#### TASK TO CARRY OUT
Where does the string "Covid" occur in the records? Copy each line that holds it.

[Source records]
##########
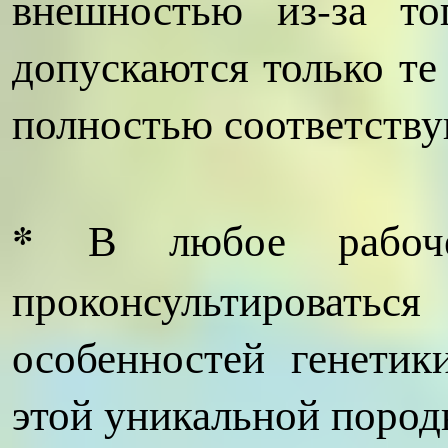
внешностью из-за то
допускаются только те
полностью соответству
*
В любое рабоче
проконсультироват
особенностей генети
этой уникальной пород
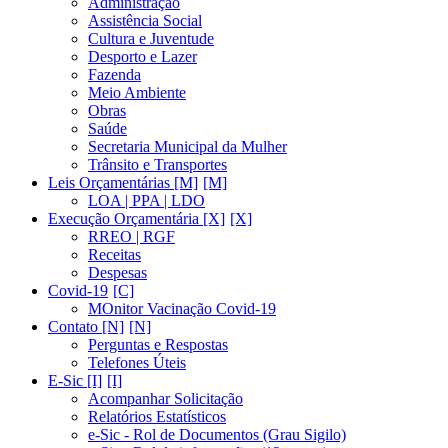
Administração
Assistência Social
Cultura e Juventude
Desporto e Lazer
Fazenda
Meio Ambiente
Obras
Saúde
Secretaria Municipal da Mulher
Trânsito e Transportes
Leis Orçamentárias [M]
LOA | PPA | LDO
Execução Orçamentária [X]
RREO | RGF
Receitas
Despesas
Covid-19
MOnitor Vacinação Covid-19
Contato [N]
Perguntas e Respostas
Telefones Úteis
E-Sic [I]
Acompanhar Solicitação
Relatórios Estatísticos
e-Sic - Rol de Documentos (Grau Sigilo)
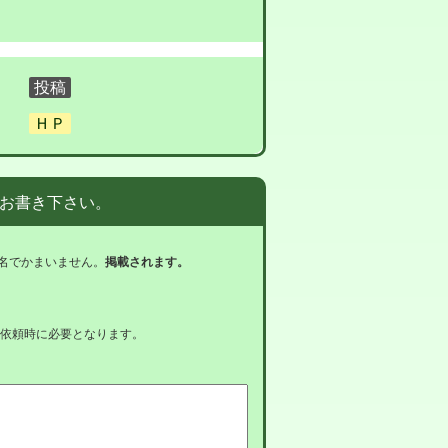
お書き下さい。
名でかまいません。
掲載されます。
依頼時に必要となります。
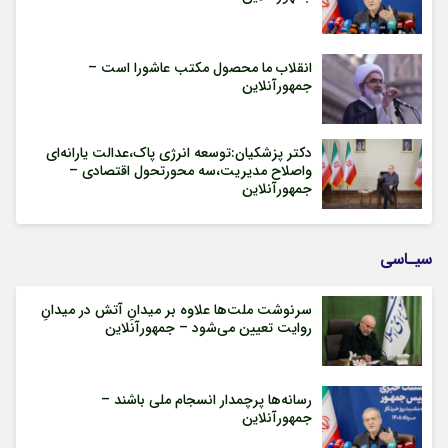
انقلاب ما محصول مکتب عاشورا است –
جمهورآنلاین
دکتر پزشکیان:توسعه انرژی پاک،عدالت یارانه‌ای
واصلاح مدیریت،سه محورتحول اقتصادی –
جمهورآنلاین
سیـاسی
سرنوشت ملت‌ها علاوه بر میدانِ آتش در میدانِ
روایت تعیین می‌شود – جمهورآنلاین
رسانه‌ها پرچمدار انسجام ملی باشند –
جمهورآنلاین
##########
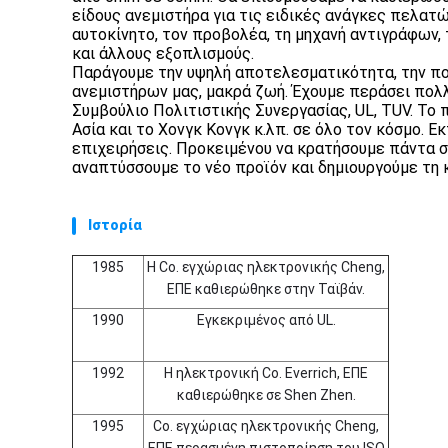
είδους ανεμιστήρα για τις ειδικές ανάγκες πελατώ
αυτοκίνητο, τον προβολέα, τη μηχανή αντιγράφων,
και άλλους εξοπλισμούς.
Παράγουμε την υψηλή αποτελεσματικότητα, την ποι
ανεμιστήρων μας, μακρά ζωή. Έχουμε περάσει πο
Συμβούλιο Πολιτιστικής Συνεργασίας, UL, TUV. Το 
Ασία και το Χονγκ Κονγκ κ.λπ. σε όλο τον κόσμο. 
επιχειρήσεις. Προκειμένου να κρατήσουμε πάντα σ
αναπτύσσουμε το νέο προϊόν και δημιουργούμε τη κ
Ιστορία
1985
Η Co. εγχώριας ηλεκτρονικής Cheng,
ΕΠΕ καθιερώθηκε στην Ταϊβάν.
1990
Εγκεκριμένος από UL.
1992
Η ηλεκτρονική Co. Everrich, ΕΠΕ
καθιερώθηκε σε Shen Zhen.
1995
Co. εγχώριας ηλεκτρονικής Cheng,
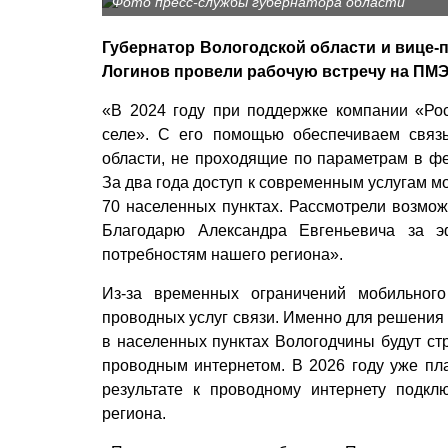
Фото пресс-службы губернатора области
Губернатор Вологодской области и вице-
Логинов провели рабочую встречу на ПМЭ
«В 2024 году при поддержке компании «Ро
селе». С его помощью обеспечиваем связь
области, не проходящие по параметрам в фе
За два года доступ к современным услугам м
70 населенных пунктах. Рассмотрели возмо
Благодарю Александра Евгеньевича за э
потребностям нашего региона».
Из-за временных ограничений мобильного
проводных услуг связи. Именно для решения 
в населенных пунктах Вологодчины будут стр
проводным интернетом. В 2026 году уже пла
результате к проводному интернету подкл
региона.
##########
#### ANSWER BELOW
Covid-19
MOnitor Vacinação Covid-19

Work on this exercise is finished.